A obra divide-se em três grandes blocos: "Arquivo de impressões ocasionais", "Sobre cinema e filmes" e "Cineastas, atores e críticos". Sem respeitar deliberadamente uma ordem cronológica, os três módulos incluem textos escritos pelo cineasta desde 1933, a propósito da produção e exibição do seu primeiro filme, "Douro, faina fluvial", até 2014, ano em que completou o seu derradeiro trabalho, "O velho do Restelo". Oliveira deixar-nos-ia no ano seguinte, aos 106 anos.
O primeiro bloco reúne pequenos textos e comentários dispersos, escritos no mais variado tipo de suporte, de páginas de jornais a abas de um envelope. A segunda parte inclui trabalhos mais elaborados, destinados a discursos e outras intervenções e que abrigam já um pensamento mais estruturado sobre a matéria cinematográfica. E, como o título indica, o terceiro capítulo contém textos sobre autores da sua família cinematográfica ou críticos a quem agradece as análises a alguns dos seus filmes.

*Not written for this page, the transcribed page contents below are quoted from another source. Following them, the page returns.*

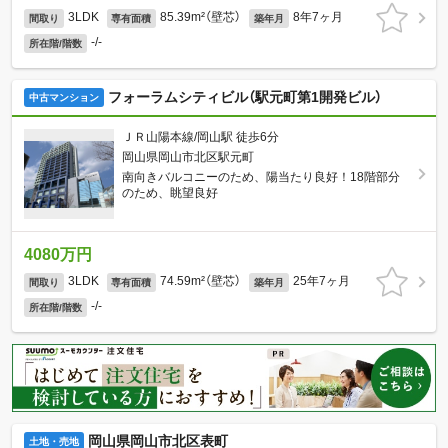
3LDK
85.39m²（壁芯）
8年7ヶ月
間取り
専有面積
築年月
-/-
所在階/階数
フォーラムシティビル（駅元町第1開発ビル）
中古マンション
ＪＲ山陽本線/岡山駅 徒歩6分
岡山県岡山市北区駅元町
南向きバルコニーのため、陽当たり良好！18階部分
のため、眺望良好
4080万円
3LDK
74.59m²（壁芯）
25年7ヶ月
間取り
専有面積
築年月
-/-
所在階/階数
岡山県岡山市北区表町
土地・売地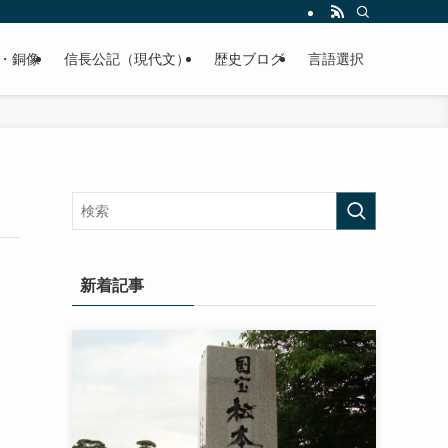
くご紹介致します。
・銅像
信長公記（現代文）
歴史ブログ
言語選択
新着記事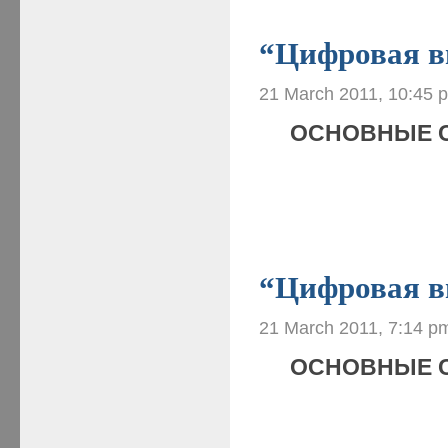
“Цифровая ви
21 March 2011, 10:45 
ОСНОВНЫЕ 
“Цифровая ви
21 March 2011, 7:14 p
ОСНОВНЫЕ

O título da obra, "Ditos e escritos", é particularmente feliz. Mais do que um escritor, Oliveira era um extraordinário orador, e são muitos os momentos em que pede desculpa pelas suas parcas qualidades literárias. Se tal não é evidentemente verdade - Oliveira escrevia também como mais ninguém - e deriva da sua humildade, quem teve oportunidade de com ele conviver, em entrevistas, jantares e homenagens, recordar-se-á da sua imensa cultura, das reflexões filosóficas sobre a vida passadas depois a filme. Algo que apenas alguém que viveu intensamente, como Manoel de Oliveira viveu, seria capaz de pensar, de sentir, de exprimir. É assim que ao ler estes escritos, é como se estivéssemos a ouvir esses mesmos ditos da boca do cineasta, homem de extrema generosidade e, sabe quem o conheceu e poderá parecer estranho a quem não teve essa possibilidade, também de um muito refinado humor e irreverência.
A alma inquieta
Oliveira nasceu no Porto no final de 1908, ainda o cinema dava os primeiros passos. Os Lumière lançaram a invenção em 1895 mas não acreditaram muito nela. Um outro portuense, o fotógrafo Aurélio da Paz dos Reis, trouxe-o para o nosso país. Georges Méliès não deu ouvidos aos conterrâneos de Lyon e transformou o cinema em arte de contar histórias e de maravilhar.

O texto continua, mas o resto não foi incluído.